The starting point is the webserver based on an EC2 instance. When a user starts with step one and submits a new video, it will be stored in a S3 bucket (a cloud storage resource). The content of the upload form (title, video name, and quality settings) is saved via RDS in an SQL database. A new job for preprocessing is submitted to Batch which launches a new EC2 instance. The EC2 instance pulls its Docker image from ECR, retrieves the content of the upload form from RDS, and fetches the video from the S3 bucket. When the preprocessing is finished, the extracted and filtered frames of the video are stored in the S3 bucket. Once the user reaches step three and starts the 3D reconstruction, the same procedure with Batch repeats with a job for 3D reconstruction. All content on the S3 bucket can be publicly accessed via unique links.

5.1 Implementation

The proposed concept was implemented by mainly using the AWS Free Tier, which offers a selection of services for free under certain conditions. The webserver and web interface were hosted on the t2.micro general purpose instance which offers 1 vCPU core, 1 GB of memory and 30 GB of general purpose SSD (“gp2”). The back-end of the web interface was supported by MariaDB hosted via RDS on a separate t2.micro instance with 20 GB of free tier storage. The database could be manually set up on the same compute instance as the web interface but for the sake of simplicity and scalability the database is hosted via RDS. The S3 bucket was configured to be publicly accessible via URLs. Uploaded videos are stored in the root of the bucket with the naming pattern “video_<job-id>.<extension>”, extracted frames are stored in the path “/Extracted/*”, and results of 3D reconstructions are stored in “/Results/*”. The compute environment of Batch was configured to use accelerated compute instances of the instance family g4dn. All instances of this family provision at least one Nvidia GPU with different dimensions of vCPU cores, memory, and storage space. Lastly, the Docker images, which are utilized by Batch, and contain the runtime environment for preprocessing and 3D reconstruction are stored on ECR. No special configurations were made to VPC as AWS automatically created the relevant configuration.

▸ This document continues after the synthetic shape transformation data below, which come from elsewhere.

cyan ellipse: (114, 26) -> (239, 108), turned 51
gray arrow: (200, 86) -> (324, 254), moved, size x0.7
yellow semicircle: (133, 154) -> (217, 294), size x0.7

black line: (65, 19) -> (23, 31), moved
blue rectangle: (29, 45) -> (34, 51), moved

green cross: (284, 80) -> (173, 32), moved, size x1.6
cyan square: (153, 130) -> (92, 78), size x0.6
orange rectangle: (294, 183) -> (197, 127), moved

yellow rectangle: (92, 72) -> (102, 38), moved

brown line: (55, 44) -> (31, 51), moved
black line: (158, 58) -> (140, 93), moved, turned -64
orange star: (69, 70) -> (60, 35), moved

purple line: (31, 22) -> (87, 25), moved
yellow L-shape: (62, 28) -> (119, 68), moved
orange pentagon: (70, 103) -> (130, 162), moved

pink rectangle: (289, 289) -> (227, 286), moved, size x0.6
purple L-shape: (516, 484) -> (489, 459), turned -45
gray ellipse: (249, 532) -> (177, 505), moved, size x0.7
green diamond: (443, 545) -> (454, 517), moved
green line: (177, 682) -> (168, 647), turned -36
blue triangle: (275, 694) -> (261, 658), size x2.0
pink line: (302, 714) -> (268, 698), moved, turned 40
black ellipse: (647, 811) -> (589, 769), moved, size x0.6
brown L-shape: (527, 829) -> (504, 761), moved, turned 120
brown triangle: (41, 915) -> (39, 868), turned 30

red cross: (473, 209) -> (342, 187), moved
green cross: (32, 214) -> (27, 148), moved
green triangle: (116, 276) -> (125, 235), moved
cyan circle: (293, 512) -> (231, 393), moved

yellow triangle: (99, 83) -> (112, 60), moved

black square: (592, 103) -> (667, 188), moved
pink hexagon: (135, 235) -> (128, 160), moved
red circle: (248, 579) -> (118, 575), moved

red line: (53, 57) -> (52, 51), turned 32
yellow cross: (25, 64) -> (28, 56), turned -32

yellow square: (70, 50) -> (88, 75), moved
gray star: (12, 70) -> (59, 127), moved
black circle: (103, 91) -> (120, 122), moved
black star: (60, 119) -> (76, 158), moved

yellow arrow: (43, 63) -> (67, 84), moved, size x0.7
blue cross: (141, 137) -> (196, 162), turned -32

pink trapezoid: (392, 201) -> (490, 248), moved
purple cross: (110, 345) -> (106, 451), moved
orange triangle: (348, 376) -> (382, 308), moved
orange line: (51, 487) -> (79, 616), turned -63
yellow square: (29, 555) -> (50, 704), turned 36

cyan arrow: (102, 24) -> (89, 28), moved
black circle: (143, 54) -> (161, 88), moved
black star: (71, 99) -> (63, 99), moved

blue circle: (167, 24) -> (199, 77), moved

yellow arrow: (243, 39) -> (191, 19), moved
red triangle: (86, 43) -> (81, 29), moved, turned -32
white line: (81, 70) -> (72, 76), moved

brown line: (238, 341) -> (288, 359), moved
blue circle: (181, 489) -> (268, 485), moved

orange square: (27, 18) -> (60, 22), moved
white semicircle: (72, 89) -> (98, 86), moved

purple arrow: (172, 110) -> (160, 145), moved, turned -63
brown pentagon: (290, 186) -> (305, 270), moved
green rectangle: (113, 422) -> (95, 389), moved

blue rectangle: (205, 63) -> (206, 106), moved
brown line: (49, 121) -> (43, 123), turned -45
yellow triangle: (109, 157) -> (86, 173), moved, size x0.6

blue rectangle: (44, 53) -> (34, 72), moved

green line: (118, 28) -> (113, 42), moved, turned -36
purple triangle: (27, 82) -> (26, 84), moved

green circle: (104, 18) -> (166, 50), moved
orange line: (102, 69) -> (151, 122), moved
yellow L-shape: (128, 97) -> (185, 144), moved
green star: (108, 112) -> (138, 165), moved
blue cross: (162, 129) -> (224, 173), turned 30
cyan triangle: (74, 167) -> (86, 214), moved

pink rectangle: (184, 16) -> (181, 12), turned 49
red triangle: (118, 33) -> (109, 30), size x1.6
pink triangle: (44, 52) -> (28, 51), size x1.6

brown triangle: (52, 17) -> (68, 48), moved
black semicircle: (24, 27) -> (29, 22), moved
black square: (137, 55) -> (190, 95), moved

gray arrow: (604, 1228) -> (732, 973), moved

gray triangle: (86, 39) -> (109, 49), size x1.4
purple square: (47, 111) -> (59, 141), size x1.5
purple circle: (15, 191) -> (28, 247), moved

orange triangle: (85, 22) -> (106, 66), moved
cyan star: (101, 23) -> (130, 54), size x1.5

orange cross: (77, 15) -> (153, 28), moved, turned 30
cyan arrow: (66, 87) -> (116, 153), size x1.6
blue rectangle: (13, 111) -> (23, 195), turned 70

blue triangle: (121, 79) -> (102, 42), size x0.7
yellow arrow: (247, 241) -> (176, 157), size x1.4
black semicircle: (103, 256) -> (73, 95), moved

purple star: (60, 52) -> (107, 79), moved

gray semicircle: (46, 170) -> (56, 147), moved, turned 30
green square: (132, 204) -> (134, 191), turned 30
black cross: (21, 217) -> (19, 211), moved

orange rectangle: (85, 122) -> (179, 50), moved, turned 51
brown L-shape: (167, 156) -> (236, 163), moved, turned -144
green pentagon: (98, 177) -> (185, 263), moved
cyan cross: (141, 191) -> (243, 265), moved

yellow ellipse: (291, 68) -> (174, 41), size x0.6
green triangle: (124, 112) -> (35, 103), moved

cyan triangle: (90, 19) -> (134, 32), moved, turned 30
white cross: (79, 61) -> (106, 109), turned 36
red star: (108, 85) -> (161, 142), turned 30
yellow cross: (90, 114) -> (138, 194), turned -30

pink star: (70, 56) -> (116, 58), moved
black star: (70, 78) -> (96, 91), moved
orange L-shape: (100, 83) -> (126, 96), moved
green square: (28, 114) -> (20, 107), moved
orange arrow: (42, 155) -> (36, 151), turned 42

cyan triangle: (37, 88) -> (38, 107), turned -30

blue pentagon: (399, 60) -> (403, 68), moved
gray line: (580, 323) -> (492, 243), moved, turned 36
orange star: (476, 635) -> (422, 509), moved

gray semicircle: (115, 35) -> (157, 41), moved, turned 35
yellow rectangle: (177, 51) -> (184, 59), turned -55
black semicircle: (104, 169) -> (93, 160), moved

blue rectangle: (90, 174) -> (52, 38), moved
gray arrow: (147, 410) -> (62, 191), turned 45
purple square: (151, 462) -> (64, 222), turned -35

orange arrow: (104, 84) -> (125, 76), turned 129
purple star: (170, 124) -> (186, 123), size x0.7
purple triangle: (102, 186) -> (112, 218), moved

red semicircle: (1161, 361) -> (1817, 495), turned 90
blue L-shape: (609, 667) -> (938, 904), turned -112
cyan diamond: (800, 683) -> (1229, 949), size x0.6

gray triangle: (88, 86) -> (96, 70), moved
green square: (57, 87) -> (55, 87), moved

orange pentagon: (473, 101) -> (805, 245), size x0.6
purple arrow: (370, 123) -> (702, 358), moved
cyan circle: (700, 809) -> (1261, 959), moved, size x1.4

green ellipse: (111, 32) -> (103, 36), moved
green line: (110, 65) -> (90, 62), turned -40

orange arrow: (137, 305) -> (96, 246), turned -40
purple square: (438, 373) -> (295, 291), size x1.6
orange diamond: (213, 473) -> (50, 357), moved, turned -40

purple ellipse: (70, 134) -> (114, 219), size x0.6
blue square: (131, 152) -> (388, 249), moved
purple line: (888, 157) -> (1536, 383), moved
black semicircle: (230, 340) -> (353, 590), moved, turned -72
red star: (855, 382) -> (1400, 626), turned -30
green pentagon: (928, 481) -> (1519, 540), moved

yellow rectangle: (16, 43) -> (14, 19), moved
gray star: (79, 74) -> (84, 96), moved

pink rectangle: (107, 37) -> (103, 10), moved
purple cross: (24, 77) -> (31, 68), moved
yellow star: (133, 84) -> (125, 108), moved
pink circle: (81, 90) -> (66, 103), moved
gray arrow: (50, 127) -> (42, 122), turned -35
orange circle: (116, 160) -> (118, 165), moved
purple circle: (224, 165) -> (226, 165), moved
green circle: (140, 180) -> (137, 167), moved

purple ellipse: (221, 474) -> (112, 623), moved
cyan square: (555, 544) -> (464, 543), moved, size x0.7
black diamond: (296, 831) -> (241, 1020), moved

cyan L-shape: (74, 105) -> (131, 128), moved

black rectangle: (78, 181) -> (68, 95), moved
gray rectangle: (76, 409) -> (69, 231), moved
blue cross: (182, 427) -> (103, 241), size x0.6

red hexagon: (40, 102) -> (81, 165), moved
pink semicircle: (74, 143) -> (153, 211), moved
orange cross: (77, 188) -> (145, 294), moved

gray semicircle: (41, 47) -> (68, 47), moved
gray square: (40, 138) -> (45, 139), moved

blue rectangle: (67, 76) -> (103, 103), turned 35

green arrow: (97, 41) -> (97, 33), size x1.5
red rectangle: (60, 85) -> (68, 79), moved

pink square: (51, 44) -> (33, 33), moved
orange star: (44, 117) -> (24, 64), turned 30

Both types of jobs, preprocessing and 3D reconstruction, are handled by Batch, and, therefore, a Docker image is required for each. AliceVision offers a KeyframeSelection node which can extract frames from videos and optionally filter them by the amount of blur and “spatial distance”. While AliceVision includes a frame extraction module, it was replaced by a custom solution due to its empirically determined unreliability. The preprocessing consists of a Python script that handles frame extraction via FFmpeg, blur detection via CPBD (Narvekar and Karam (2011)), and keyframe selection via feature matching with ORB (Rublee et al. (2011)). The Docker image was built on the “python:3.9” image and supplemented with the required dependencies of the Python script. The Docker image for 3D reconstruction contains AliceVision v2.3.0 and was built using the instructions in the official AliceVision GitHub repository. It is based on the image “nvidia/cuda:11.2.0-devel-ubuntu20.04” for Nvidia CUDA support. Additionally, a Python script was supplemented which handles the configuration and execution of the AliceVision nodes. The docker image is available under https://hub.docker.com/repository/docker/mrlabcoburg/alicevision.

5.2 Cost Evaluation

The 3D reconstruction is outsourced to EC2 of the Amazon Web Services. Usage of EC2 is billed on a per use basis and the price depends on the type of instance and its hardware specifications. 3D reconstructions need to be computed on accelerated compute instances, i.e., instances with GPUs which fall in a higher price range. The computation time depends heavily on the hardware, resolution of the images, quality of the images, and quality settings of AliceVision. The number of images also have a great influence which again depend on the preprocessing and its parameters. The primary goal of this evaluation was to get an estimate on the likely costs of running a 3D reconstruction via AWS.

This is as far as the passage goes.